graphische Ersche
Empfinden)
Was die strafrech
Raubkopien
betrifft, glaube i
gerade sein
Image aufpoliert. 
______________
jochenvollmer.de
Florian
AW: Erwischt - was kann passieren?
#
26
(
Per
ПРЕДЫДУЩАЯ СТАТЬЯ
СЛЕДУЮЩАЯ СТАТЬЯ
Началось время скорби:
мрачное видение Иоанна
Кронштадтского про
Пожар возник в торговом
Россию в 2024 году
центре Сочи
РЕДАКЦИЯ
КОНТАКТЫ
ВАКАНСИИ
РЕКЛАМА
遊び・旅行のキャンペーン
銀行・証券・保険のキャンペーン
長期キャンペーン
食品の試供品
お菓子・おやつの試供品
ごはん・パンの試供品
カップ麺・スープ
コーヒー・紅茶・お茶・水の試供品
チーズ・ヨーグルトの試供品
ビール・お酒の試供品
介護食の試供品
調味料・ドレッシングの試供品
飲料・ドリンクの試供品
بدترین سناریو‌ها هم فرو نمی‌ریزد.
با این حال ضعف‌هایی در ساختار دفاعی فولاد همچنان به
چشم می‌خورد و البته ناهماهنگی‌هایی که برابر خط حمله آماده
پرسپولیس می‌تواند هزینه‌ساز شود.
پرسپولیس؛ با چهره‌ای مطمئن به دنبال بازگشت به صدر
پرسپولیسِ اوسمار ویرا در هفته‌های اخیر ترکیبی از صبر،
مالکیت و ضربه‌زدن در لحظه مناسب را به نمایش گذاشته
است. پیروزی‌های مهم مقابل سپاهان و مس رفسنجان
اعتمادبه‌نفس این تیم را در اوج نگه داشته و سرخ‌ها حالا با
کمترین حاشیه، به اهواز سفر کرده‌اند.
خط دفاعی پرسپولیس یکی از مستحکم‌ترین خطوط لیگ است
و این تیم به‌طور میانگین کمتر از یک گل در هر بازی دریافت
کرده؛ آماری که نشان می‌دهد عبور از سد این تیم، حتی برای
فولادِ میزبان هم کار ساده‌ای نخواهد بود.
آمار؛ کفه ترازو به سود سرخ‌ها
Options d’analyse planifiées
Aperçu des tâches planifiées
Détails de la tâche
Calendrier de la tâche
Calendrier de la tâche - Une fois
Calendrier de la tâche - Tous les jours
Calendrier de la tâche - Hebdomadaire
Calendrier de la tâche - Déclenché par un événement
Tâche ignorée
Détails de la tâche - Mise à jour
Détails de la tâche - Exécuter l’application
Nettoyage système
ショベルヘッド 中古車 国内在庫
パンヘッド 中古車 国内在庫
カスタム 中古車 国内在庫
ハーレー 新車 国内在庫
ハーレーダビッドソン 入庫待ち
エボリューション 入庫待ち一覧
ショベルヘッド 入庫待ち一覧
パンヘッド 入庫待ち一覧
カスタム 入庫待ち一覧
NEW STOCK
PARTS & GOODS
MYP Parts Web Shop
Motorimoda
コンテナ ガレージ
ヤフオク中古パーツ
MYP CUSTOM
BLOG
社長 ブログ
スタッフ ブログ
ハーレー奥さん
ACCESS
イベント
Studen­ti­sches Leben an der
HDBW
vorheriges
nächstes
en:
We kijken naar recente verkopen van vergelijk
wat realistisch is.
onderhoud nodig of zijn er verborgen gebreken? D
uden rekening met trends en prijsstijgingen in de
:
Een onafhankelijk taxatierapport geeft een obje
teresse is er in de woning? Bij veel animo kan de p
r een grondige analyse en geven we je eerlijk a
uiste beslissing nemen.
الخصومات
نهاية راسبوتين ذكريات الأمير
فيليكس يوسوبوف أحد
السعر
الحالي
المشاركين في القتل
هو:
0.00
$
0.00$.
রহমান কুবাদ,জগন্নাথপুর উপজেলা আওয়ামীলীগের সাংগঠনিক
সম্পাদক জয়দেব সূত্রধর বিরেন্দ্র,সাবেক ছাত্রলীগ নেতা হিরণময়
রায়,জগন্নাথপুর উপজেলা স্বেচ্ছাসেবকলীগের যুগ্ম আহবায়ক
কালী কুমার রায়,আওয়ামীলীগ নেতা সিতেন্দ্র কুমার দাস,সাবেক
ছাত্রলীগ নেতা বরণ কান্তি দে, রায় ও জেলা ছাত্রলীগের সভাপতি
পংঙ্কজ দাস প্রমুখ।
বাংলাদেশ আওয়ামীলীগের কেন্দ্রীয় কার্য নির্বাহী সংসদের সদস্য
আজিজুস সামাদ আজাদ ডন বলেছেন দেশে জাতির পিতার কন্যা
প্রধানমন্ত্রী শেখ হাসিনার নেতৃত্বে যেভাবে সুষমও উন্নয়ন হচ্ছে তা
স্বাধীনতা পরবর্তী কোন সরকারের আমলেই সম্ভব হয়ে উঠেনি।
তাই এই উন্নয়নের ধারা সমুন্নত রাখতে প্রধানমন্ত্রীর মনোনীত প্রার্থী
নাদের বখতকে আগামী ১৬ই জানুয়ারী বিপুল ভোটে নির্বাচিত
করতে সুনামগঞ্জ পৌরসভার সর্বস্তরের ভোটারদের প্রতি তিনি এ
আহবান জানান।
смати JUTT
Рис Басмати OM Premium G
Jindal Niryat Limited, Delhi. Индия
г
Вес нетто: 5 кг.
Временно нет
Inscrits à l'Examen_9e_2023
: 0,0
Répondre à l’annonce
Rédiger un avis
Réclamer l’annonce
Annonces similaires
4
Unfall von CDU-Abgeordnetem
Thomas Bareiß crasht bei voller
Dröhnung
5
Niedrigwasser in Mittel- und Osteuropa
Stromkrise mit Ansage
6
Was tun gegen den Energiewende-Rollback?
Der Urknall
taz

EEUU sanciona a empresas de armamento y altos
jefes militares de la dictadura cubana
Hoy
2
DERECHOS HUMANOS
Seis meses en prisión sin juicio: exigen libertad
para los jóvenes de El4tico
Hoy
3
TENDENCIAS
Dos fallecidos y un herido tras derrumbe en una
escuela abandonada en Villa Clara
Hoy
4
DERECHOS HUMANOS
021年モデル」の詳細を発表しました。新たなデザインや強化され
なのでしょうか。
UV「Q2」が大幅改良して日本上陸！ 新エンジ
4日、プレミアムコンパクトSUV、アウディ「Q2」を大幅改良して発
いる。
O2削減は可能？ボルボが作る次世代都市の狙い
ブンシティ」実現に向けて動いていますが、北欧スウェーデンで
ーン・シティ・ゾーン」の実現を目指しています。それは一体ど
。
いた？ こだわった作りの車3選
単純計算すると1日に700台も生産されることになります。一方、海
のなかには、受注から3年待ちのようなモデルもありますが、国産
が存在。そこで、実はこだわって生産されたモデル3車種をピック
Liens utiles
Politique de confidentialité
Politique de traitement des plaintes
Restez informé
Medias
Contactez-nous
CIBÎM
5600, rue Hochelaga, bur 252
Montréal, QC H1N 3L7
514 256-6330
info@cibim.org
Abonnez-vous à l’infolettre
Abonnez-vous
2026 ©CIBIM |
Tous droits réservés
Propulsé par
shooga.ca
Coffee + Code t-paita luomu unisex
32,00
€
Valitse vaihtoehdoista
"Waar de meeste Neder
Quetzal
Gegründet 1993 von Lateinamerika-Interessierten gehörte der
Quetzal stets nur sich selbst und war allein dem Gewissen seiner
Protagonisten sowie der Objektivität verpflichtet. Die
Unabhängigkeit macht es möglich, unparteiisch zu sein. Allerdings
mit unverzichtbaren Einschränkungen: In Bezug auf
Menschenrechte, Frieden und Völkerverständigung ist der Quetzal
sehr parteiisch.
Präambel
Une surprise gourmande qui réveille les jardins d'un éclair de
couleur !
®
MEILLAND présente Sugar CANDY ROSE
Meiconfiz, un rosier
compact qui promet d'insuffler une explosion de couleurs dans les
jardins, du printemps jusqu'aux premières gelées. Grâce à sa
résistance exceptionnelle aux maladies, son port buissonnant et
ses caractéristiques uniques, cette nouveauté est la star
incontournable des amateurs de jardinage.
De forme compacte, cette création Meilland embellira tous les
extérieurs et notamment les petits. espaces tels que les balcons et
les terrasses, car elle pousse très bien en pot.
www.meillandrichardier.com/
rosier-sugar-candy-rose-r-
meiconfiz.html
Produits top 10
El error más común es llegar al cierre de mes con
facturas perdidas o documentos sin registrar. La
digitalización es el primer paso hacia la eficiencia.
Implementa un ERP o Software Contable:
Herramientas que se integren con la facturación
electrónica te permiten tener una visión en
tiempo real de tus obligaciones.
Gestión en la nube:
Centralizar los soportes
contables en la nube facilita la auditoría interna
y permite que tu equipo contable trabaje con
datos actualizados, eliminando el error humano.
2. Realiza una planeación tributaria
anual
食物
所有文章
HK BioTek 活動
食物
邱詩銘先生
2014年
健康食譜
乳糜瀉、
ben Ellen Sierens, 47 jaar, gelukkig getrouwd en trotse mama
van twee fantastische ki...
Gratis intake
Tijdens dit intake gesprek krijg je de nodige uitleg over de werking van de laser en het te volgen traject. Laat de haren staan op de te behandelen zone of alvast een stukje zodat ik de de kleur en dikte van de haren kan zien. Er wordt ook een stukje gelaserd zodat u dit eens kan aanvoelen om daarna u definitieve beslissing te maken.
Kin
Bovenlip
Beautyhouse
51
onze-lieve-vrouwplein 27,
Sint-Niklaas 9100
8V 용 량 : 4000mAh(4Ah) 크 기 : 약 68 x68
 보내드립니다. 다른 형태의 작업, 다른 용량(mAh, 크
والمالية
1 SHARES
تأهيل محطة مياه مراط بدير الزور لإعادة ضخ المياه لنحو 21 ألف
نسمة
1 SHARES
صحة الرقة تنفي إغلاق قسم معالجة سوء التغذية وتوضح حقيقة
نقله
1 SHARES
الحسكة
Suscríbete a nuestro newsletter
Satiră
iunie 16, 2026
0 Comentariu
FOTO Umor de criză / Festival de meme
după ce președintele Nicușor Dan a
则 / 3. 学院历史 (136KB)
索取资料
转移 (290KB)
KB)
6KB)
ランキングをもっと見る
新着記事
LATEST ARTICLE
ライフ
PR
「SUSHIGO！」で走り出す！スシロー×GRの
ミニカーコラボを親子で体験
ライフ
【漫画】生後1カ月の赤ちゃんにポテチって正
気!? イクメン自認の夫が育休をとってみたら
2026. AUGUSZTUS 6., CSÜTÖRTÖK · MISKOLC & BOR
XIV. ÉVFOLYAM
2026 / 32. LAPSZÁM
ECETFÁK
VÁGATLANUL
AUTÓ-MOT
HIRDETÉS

════════

### TASK DIRECTIONS:
This exercise requires the lines of the entries containing the string "دفاعی".

### ANSWER AREA:
با این حال ضعف‌هایی در ساختار دفاعی فولاد همچنان به
خط دفاعی پرسپولیس یکی از مستحکم‌ترین خطوط لیگ است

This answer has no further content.